3.     INADMISSIBILIDADE DA ADOÇÃO DO REGIME CELETISTA PARA EMPREGOS DE CONFIANÇA

O art. 4º da Lei Complementar Estadual nº 1.044, de 13 de maio de 2008, do Estado de São Paulo, assim dispõe:

“Artigo 4º - O regime jurídico dos servidores do CEETEPS, de que trata esta lei complementar, é o da Consolidação das Leis do Trabalho - CLT.”

Ocorre que os cargos de provimento em comissão, são incompatíveis com o regime celetista na Administração Pública porque configura limite à liberdade de provimento e exoneração do cargo a dispensa imotivada onerosa (art. 115, II e V, Constituição Estadual).

A inserção do emprego comissionado no regime celetista é incompatível com essa estrutura normativo-constitucional porque, para além, fornece, indiretamente, uma estabilidade incompossível com a natureza do cargo, na medida em que o regime celetista de vínculo reprime a dispensa imotivada do empregado pela imposição de ônus financeiro ao tomador de serviços (aviso prévio, multa rescisória, indenização e outros consectários de similar natureza).

Consigne-se, inicialmente, que, ao submeter determinada atividade ao regime estatutário, e não ao celetista, devido às garantias constitucionais a ele relacionadas, assegura-se de forma mais efetiva a atuação impessoal do servidor, que almejará sempre o interesse público, não ficando adstrito a interesses unicamente empregatícios, sendo, com isso, uma segurança para os próprios administrados.

Referidas garantias encontram-se previstas nos artigos 39 e 41 da Carta da República, cite-se, dentre outras, a estabilidade, a reintegração e a disponibilidade remunerada.

         A jurisprudência respalda a declaração de inconstitucionalidade:

“4. Além dessa inconstitucionalidade formal, ocorre, também, no caso, a material, pois, impondo uma indenização em favor do exonerado, a norma estadual condiciona, ou ao menos restringe, a liberdade de exoneração, a que se refere o inc.
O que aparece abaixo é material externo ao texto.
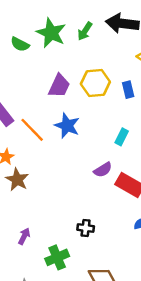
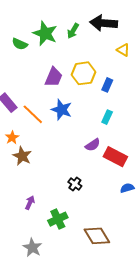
blue rectangle: (128, 90) -> (107, 85), moved, turned 40
black cross: (86, 228) -> (75, 184), moved, turned 32

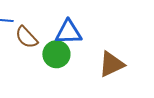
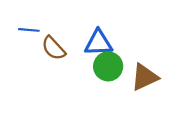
green circle: (56, 54) -> (108, 66), moved

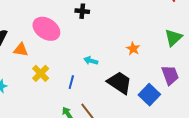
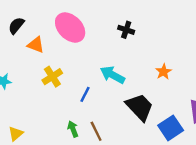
black cross: (82, 11) -> (126, 30), moved
cyan arrow: (91, 61) -> (113, 75), size x1.5

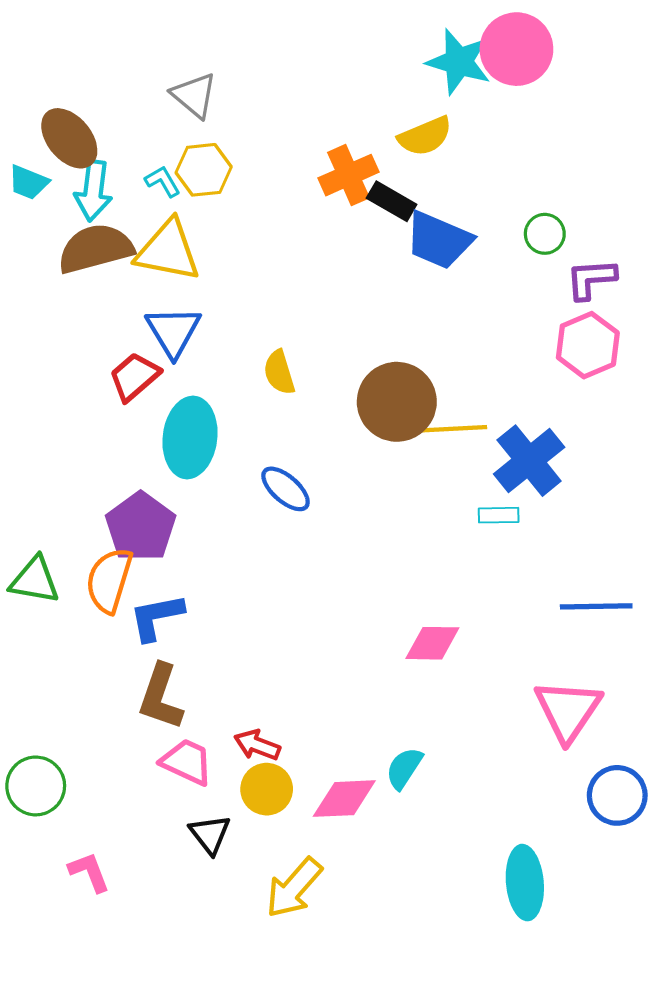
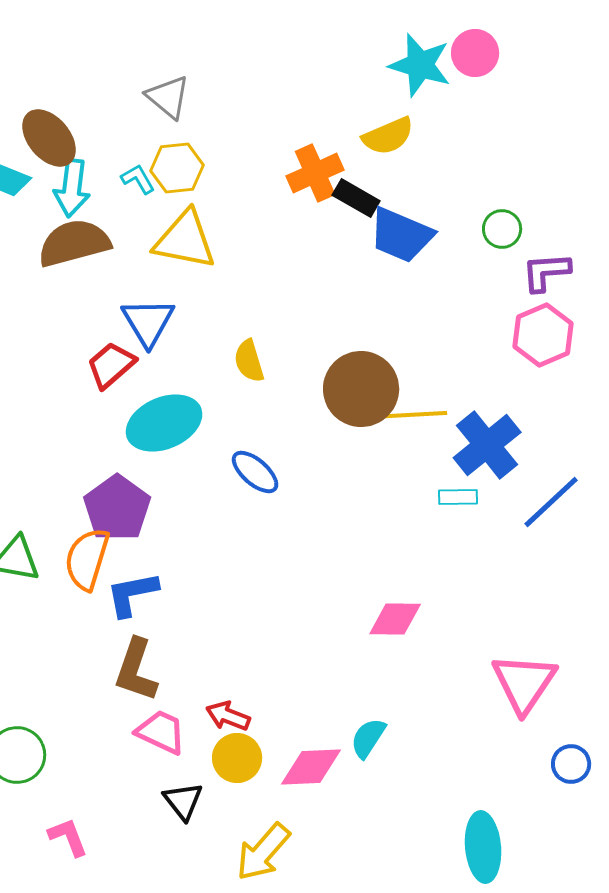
pink circle: (516, 49) -> (475, 53), size x0.7
yellow triangle: (168, 251) -> (185, 240), moved
cyan ellipse: (190, 437) -> (164, 423), turned 60
blue line: (596, 606) -> (551, 502), moved, turned -42
blue circle: (617, 795) -> (571, 764), size x0.7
II do art. 37 da C.F.” (STF, ADI 182-RS, Tribunal Pleno, Rel. Min. Sydney Sanches, 05-11-1997, v.u., DJ 05-12-1997, p. 63.902).

“AÇÃO DIRETA DE INCONSTITUCIONALIDADE, INDENIZAÇÃO COMPENSATÓRIA PAGA PELOS COFRES PÚBLICOS POR OCASIÃO DA EXONERAÇÃO OU DISPENSA DE QUEM, SEM OUTRO VÍNCULO COM O SERVIÇO PÚBLICO, SEJA OCUPANTE DE FUNÇÃO OU CARGO EM COMISSÃO DE LIVRE EXONERAÇÃO, ART. 287 DA CONSTITUIÇÃO DO ESTADO DE SÃO PAULO. 1. A nomeação para os cargos em comissão é feita sob a cláusula expressa de livre exoneração. A disposição que prevê o pagamento pelos cofres públicos de indenização compensatória aos ocupantes de cargos em comissão, sem outro vínculo com o serviço público, por ocasião da exoneração ou dispensa, restringe a possibilidade de livre exoneração, tal como prevista no art. 37, II, combinado com o art. 25 da Constituição Federal. 2. Ação direta julgada procedente para declarar a inconstitucionalidade e a conseqüente ineficácia do art. 287 da Constituição do Estado de São Paulo, desde a sua promulgação” (STF, ADI 326-SP, Tribunal Pleno, Rel. Min. Paulo Brossard, 13-10-1994, m.v., DJ 19-09-1997, p. 45.526).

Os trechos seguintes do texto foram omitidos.